The case raised the prospect that many undocumented British citizens were being denied free NHS treatment, and that the principle of the universal NHS, free at the point of need, was being eroded, he wrote.

“Every patient, including British citizens, can be asked about their residency status and made to prove they are entitled to free NHS care,” he said. He quoted concerns raised by the shadow spokesperson for health and social care, Philip Hunt, who said in the Lords last year that, as a result of the new regulations, “many people who legitimately live here and have every right to NHS treatment are going to be challenged by the NHS”.

Thompson, who worked as a mechanic before he became ill, has never applied for a British passport because he had no need to, but the Jamaican passport he arrived with was lost many years ago. In the tightened hostile immigration environment, launched by Theresa May in 2013, he has struggled to prove his eligibility for housing support and free healthcare.

A spokesperson for the hospital said Thompson “continues to be treated by his GP as directed by the cancer specialist. His radiotherapy is not urgent. We are very sorry this has caused Mr Thompson distress and uncertainty and are working hard to try to resolve this as quickly as possible.”

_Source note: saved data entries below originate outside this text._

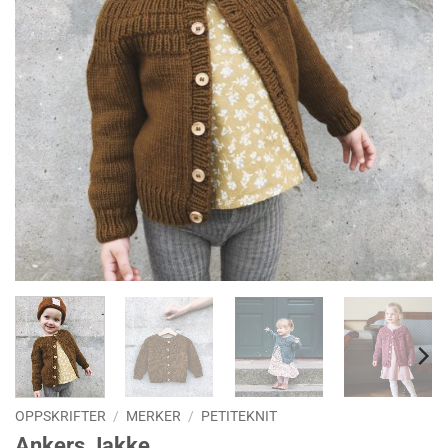
OPPSKRIFTER
/
MERKER
/
PETITEKNIT
Ankers Jakke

Thompson said he had not seen a GP about his prostate cancer treatment since early last year.

Doctors have expressed confusion at the decision to classify the radiotherapy as non-urgent. Joe Rylands, a spokesperson for Docs Not Cops, a group of healthcare professionals campaigning to protect free access to healthcare for all people, said: “I cannot foresee any circumstances whereby a patient has been deemed to need ‘discretionary’ radiotherapy for prostate cancer. Either they need it by team decision, when it is potentially life-saving, or they don’t. To withdraw it on the basis of nationality appears unethical and incompatible with the principles of the NHS.”

A Downing Street spokesperson said the prime minister had received the letter and would respond in due course. A Department of Health and Social Care spokesperson said: “Our guidance makes clear that urgent and immediately necessary care should never be withheld or delayed.”